The Pakistani military and the Taliban are battling in the Taliban-controlled districts of Swat and Buner. The Pakistani military claimed 37 Taliban fighters and four security personnel were killed in Swat and 27 more Taliban fighters were killed neighboring Buner.
The Taliban took over the town of Saidu Sharif late last night and occupied government offices and the homes of political figures, including the home of Swat’s District Coordination Officer.
Mingora, the main town in Swat, was also overrun by the Taliban. “Armed Taliban are patrolling the roads of Mingora and other areas,” the Pakistani military said.
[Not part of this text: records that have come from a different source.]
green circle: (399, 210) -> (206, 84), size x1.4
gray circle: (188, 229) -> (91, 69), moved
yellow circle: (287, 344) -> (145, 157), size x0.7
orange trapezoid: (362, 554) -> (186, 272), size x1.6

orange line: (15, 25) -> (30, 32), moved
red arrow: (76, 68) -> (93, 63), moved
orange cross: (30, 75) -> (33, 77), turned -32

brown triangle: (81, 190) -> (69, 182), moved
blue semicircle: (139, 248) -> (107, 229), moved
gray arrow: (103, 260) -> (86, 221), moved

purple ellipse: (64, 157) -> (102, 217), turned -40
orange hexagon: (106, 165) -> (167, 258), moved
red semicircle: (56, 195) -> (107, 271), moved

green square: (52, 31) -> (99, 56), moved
The military is attacking Taliban positions with helicopter gunships, Dawn reported.
The Taliban have come down from their bases in the surrounding mountains and began attacking police stations and checkpoints on Sunday after saying the peace agreement signed in February was dead. The Taliban are also seeding the area with roadside bombs.
“Militants in gross violation of peace accord, continued firing at various check posts of security forces in Kanju, Saidu Sharif, Matta and other areas of Swat,” the Pakistani military said in a press release. “Militants have planted IEDs in various areas of Swat to inflict causalities on security forces and civilians.”
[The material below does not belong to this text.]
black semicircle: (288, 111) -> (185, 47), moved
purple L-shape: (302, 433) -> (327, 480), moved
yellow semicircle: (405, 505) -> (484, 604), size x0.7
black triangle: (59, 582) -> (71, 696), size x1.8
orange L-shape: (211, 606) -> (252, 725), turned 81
The military claimed Taliban fighters were attacking security forces from the Emerald Mines. The military returned fire and claimed to have killed 35 Taliban fighters during the engagement.
The Taliban disputed the military’s account of casualties and claimed none of their fighters have been killed. Late last night, Daily Times reported that 21 people were killed in Swat, the large majority being civilians. The Pakistani military has been reporting high Taliban casualties, but as reports from Buner show, many of those reported killed are civilians attempting to flee the battlefield. The military has shot up cars filled with civilians and claimed they were suicide bombers.
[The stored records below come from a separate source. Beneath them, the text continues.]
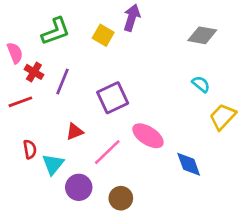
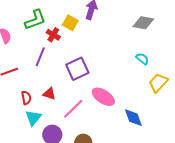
red cross: (34, 72) -> (53, 35), moved
red triangle: (75, 132) -> (49, 94), turned 40
red semicircle: (30, 149) -> (26, 98), moved

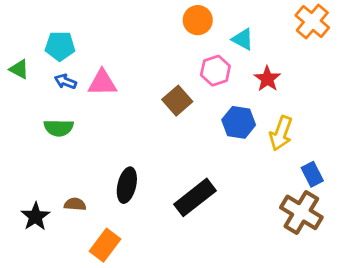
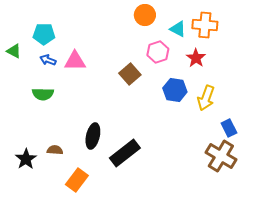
orange cross: (312, 21) -> (205, 25), moved, turned -35
black rectangle: (195, 197) -> (125, 153), moved

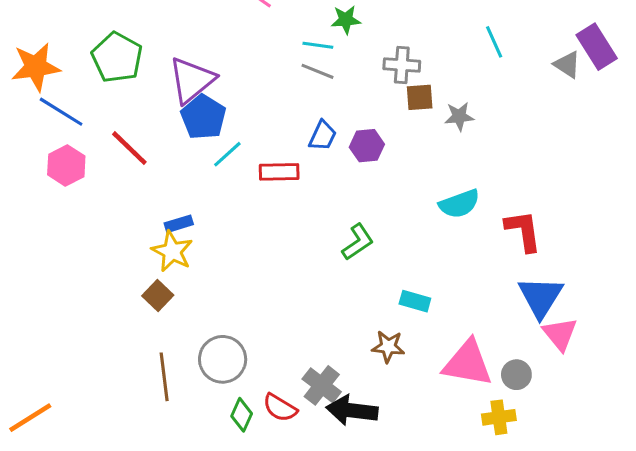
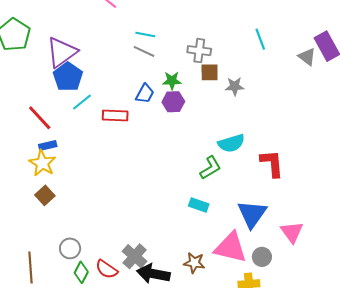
green star: (346, 20) -> (172, 81), moved
red line: (129, 148) -> (40, 118), moved
green L-shape: (358, 242) -> (210, 168), moved
brown square: (158, 296) -> (45, 195), moved
blue triangle: (541, 297) -> (252, 214), moved
brown star: (388, 347) -> (194, 263), moved
gray circle: (223, 359) -> (70, 248), moved, size x0.7
brown line: (164, 377) -> (30, 268), moved

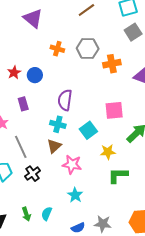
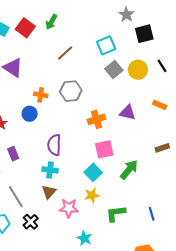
orange cross: (112, 64) -> (96, 119), moved
blue circle: (35, 75) -> (30, 114), moved
cyan square: (88, 130) -> (93, 172), moved
yellow star: (108, 152) -> (92, 195), moved
cyan star: (75, 195) -> (84, 238), moved

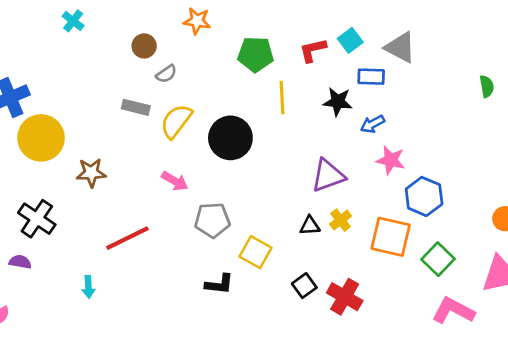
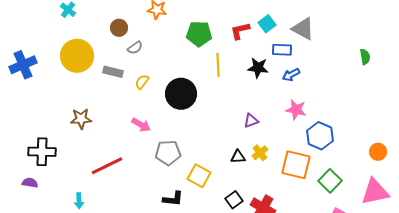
yellow semicircle: (176, 121) -> (142, 82), size x0.6
blue arrow: (373, 124) -> (291, 75), moved
yellow circle: (41, 138) -> (77, 56), moved
purple triangle: (328, 176) -> (251, 121), size x0.6
black cross: (37, 219) -> (42, 152), turned -32

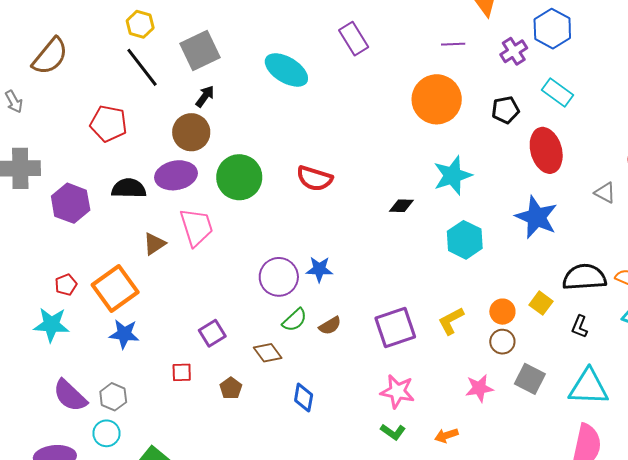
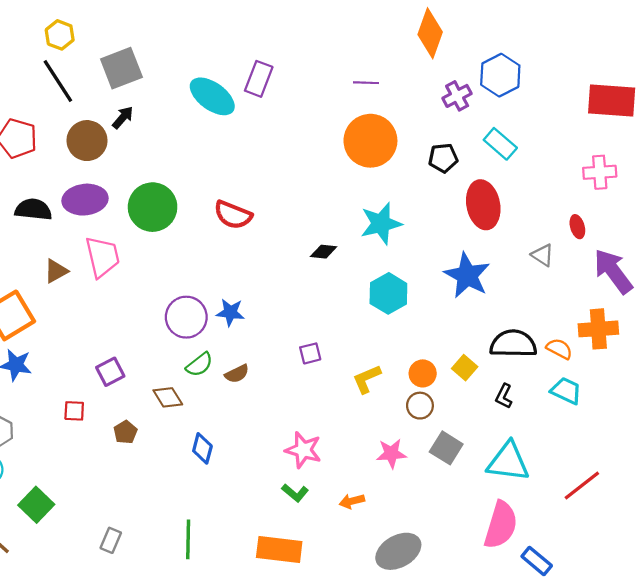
purple rectangle: (354, 39) -> (259, 79), moved, turned 48
purple line: (453, 44) -> (366, 83), moved
brown circle: (191, 132) -> (87, 141), moved
purple square: (395, 327) -> (310, 353), moved, size x0.5

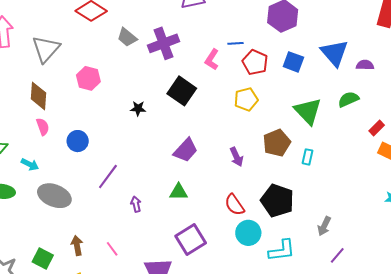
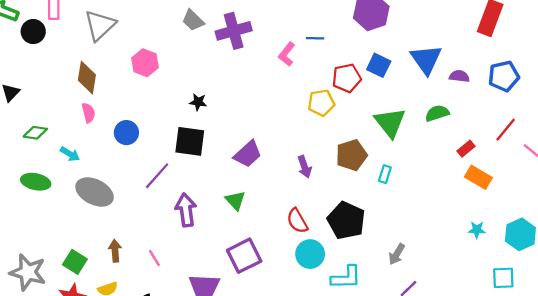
red pentagon: (255, 62) -> (347, 78), moved, turned 30
black square: (182, 91) -> (190, 141), moved, turned -32
green triangle: (179, 192) -> (235, 201), turned 42
purple arrow: (136, 204) -> (186, 210), size x1.8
Large numbers of civilians have begun to flee Swat in anticipation of a renewed military in the region. More than 50,000 civilians have left Swat already, and 500,000 of the district’s 1.5 million residents are expected to leave. Regular Army troops are said to have been moved to the region to renew the offensive in Swat; 6,000 troops or two brigades are rumored to have been deployed near Swat and Buner last week.
Background on fighting in Swat and the Malakand Accord
The government signed the Malakand Accord with Taliban front man Sufi Mohammed, Fazlullah’s father-in-law, on February 16 after two years of fighting that put the Taliban in control of the district. During those two years, the military was defeated three separate times while attempting the wrest control of the Taliban. Each defeat put the Taliban in greater control of the district.
The peace agreement called for the end of military operations in Swat, the end of Taliban operations, and the imposition of sharia, or Islamic law, in the districts of Malakand, Swat, Shangla, Buner, Dir, Chitral, and Kohistan, a region that encompasses nearly one-third of the Northwest Frontier Province.
But the Taliban violated the agreement immediately after signing it, and proceeded to attack security forces and conduct armed patrols. The military remained silent while the government approved the Taliban’s demand for sharia throughout Malakand.
The government ordered a military offensive in Dir and Buner after enormous pressure from the US and other Western governments to stem the Taliban tide pushing toward central Pakistan. The Taliban advanced from Swat into Buner in early April and took over the district in eight days. The move into Buner has put the Taliban within 60 miles of Islamabad and close to several nuclear facilities and the vital Tarbela Dam. The Taliban also have moved into Mansehra and established bases and a training camp in the region.
Pakistani government and military officials have dismissed the Taliban threat to Islamabad and the country’s nuclear facilities, but at the end of April, the local Islamabad government ordered troops to deploy in the Margala hills just north of the city to block a Taliban advance, while the Haripur government beefed up security at the Tarbela Dam.